In contrast, recent studies have revealed that the sex changes in some protogynous and bi-directional sex-changing species were induced by implanting females with the non-steroidal AI fadrozole (gobies; Kroon and Liley 2000; Kroon et al. 2005, wrasse; Higa et al. 2003, grouper; Bhandari et al. 2004). These sex changes may be induced by the change in the circulation profiles of E2. Our study revealed that the profiles of serum E2 levels are completely different between females and males in the spawning season (Ohta et al. 2001; Sundaray et al. 2003). Female E2 levels fluctuated in the range of 5.03–18.52 ng/ml throughout 1 day in the spawning season, whereas a surge of E2 was observed around 1500 hours in males, reaching 36.8 from 0.2 ng/ml. Thus, the constant levels of E2 may be necessary for female maintenance. The physiological role of estrogen in males, as well as the changes in the diurnal profiles of E2 levels in individuals undergoing sex change, should be analyzed in P. sieboldi. Additionally, it is noteworthy that serum 11KT levels in female P. sieboldi were relatively low throughout the year, including both spawning and non-spawning season (Morita et al. 1997; this study). This likely plays a role in preventing testicular development and TP body coloration during the female phase in P. sieboldi.

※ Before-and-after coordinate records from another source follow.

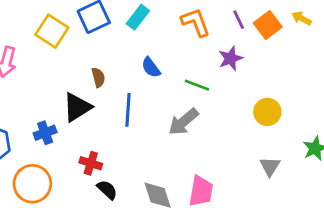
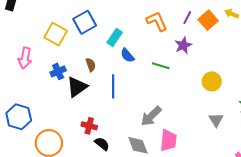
cyan rectangle: (138, 17) -> (115, 37), moved
purple line: (239, 20) -> (187, 18), turned 56
gray arrow: (183, 122) -> (151, 116), moved
blue cross: (45, 133) -> (58, 71), moved

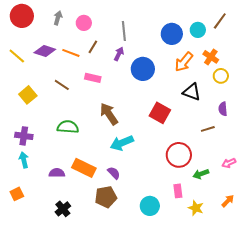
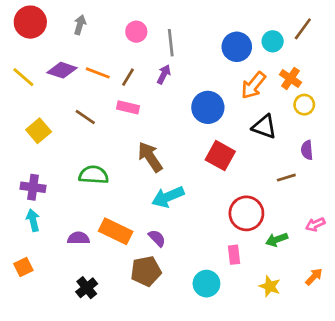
pink circle: (84, 23) -> (136, 32), moved
brown line: (93, 47) -> (128, 77), moved
blue circle: (143, 69) -> (208, 107), moved
pink rectangle: (178, 191) -> (234, 255), moved

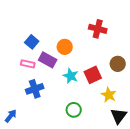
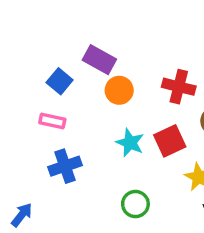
red cross: (98, 29) -> (179, 87), moved
purple rectangle: (48, 60) -> (99, 60), moved

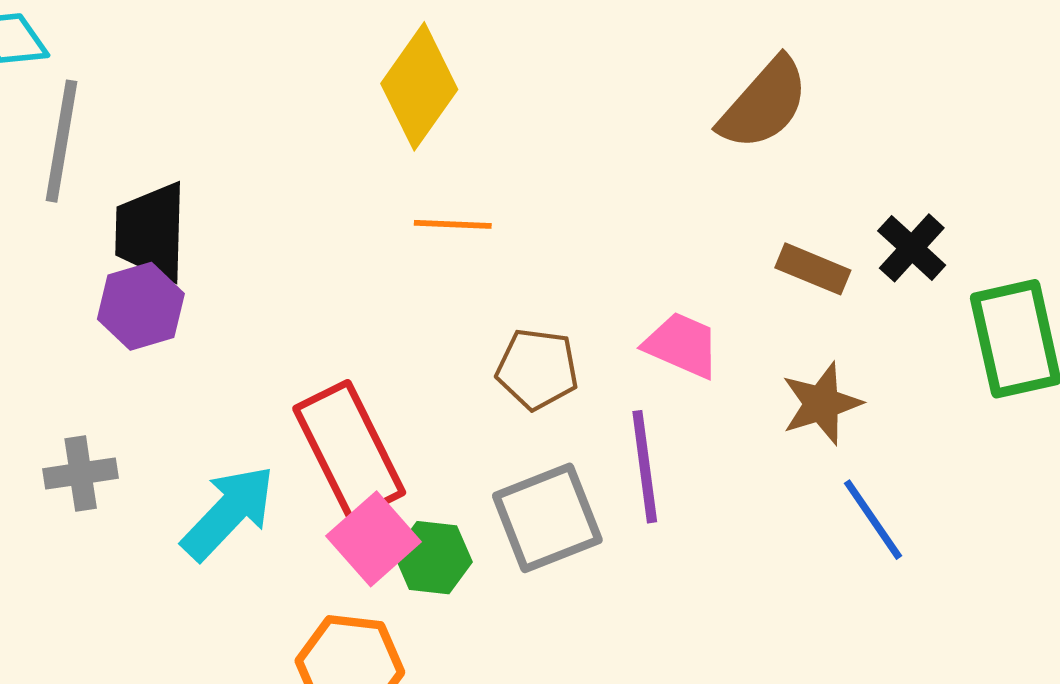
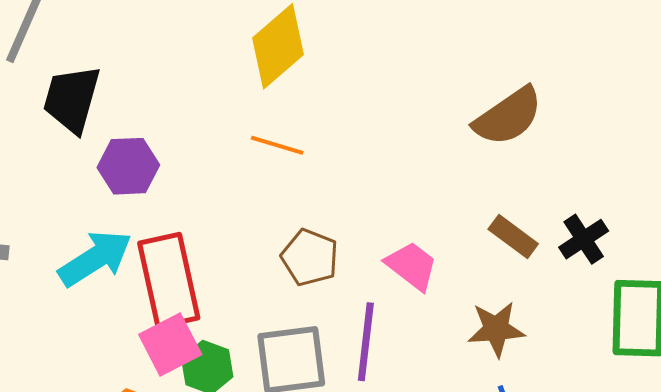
purple hexagon: (141, 306) -> (128, 166), moved
cyan arrow: (228, 513) -> (95, 258), moved

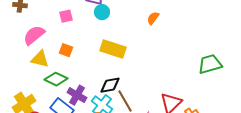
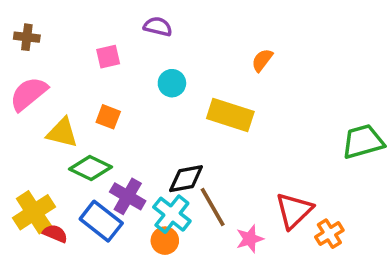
cyan circle: (102, 12) -> (172, 83), moved
pink semicircle: (34, 35) -> (29, 94), moved
yellow rectangle: (113, 49) -> (230, 115), moved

In conclusion, we quantitatively evaluated the change in body color accompanying gonadal sex change from female to male in P. sieboldi. Based on the analysis of serum steroids combined with the results of our earlier experiments, we propose that 11KT production in P. sieboldi acts as a promoter of sex change. These features of P. sieboldi have allowed the characterization of all steroid hormones produced in the gonads of this species, as well as their synthetic pathways (Ohta et al. 2001, Ohta and Matsuyama 2002; Sundaray et al. 2003). P. sieboldi is useful as a model species in which to investigate the endocrinological and molecular mechanisms of sex change in fish.